The years after that moment are never vivid, because I know in my heart what they must constitute: thousands of days doing menial tasks at work, thousands of evenings when we simply don’t have the energy to treat each other the way we thought we always would, thousands of random temptations and errant thoughts and feelings of doubt. For a few years, our lives are so hectic that in order to remember all the things we need to do, we write reminders on a chalkboard in our kitchen. But we use our love to wring something out—something that endures and sustains us. We perform all sorts of loving gestures that don’t take too much time from our own schedules: lots of encouraging notes and meals delivered to work.
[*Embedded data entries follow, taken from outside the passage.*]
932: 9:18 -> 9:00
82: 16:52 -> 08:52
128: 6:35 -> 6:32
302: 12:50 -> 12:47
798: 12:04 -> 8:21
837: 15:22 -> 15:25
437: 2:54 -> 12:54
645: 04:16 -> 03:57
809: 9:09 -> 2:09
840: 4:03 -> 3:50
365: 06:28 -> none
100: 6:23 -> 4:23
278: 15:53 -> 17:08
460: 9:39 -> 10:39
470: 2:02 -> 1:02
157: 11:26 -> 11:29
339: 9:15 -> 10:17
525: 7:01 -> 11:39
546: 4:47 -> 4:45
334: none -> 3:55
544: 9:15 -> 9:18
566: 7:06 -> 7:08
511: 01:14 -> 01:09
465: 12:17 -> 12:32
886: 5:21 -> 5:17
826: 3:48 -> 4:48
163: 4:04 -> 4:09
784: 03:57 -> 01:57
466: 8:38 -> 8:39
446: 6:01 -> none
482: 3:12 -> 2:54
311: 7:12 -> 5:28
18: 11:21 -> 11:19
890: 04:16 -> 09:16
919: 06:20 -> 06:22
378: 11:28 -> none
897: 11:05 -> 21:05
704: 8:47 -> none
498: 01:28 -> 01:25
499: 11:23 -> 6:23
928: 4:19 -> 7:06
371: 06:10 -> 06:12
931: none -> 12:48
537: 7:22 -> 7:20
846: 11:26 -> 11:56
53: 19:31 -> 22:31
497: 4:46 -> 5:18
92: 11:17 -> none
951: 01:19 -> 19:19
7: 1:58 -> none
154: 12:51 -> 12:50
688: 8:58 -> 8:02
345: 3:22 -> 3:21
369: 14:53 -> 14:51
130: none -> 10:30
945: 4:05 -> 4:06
Retirement funds slowly accumulate in the Roth IRA we open, and I sometimes imagine the account as a coffeepot with money dripping into it. We spend days at our laptops discussing finances, and in this fantasy they culminate in a trip to the bank to take out a 30-year fixed-rate mortgage.
And after purchasing a house that is a little bit above our means, we tell our less affluent friends that home ownership is not all it’s cracked up to be, that we just had to pay a thousand dollars to replace a water heater. But secretly, it’s an expense we can more than afford, and, more importantly, we get to paint all the rooms in our house. And there’s one room in particular where one day I stand, a little light-headed with a roller in my hand, and my husband walks in and says, “This is the perfect color.”
When we get invited to weddings, we are always the first to RSVP “yes,” and in the rare event that our schedules don’t allow us to attend, we send a hundred dollars and a handwritten card with a heartfelt message. Our jobs allow us to splurge on things like a coffee grinder and a pizza stone, and we spend most weekends relaxing around the house. We have this neighbor, a widow in her sixties who drinks lots of dry Riesling and invites herself over more often than we would like, and one day as we are having drinks on the patio, she says, “You two boys just live right.” I can distantly hear the dishwasher going, and we have taken all the chair cushions inside because it is beginning to rain, and I tell her that everything worth having takes a lot of work.
Later, I lie in bed next to my husband, who is snoring, but tolerably. I look at him with his crow’s feet and receding hairline and realize that for the rest of my life I will be able to look at that face and see the college kid I fell in love with. I think about all the pictures on the walls and above the fireplace, think about how each picture chronicles an event we lived through—that because of the sheer volume of all that has happened, we need mementos to remind us of that year we coordinated outfits for Halloween and the week we took a little getaway to Portland.
That first semester of college is faint in my mind, but I can dimly remember impulses to hide in my dorm room instead of venturing outside, to busy myself by replaying Final Fantasy VII and doing all the assigned readings until my eyes glazed over. I shudder to imagine where those wasted hours would have led me over the years. To a cheap, dirty apartment in a boring town? To endless carryout pizzas and video rentals? To nights spent lying in an unkempt bed, longing for another person?
I am thankful that I was smart enough to shape the clay of my life before it began to harden, that if the rest of my life looks exactly like this—my beautiful husband, our beautiful home—it will be just fine. I burrow into our fresh sheets. In this fantasy, there is an alarm clock on our nightstand with electric blue numbers that read 11:48 p.m., and I have to get to sleep because I have so much to do the next day.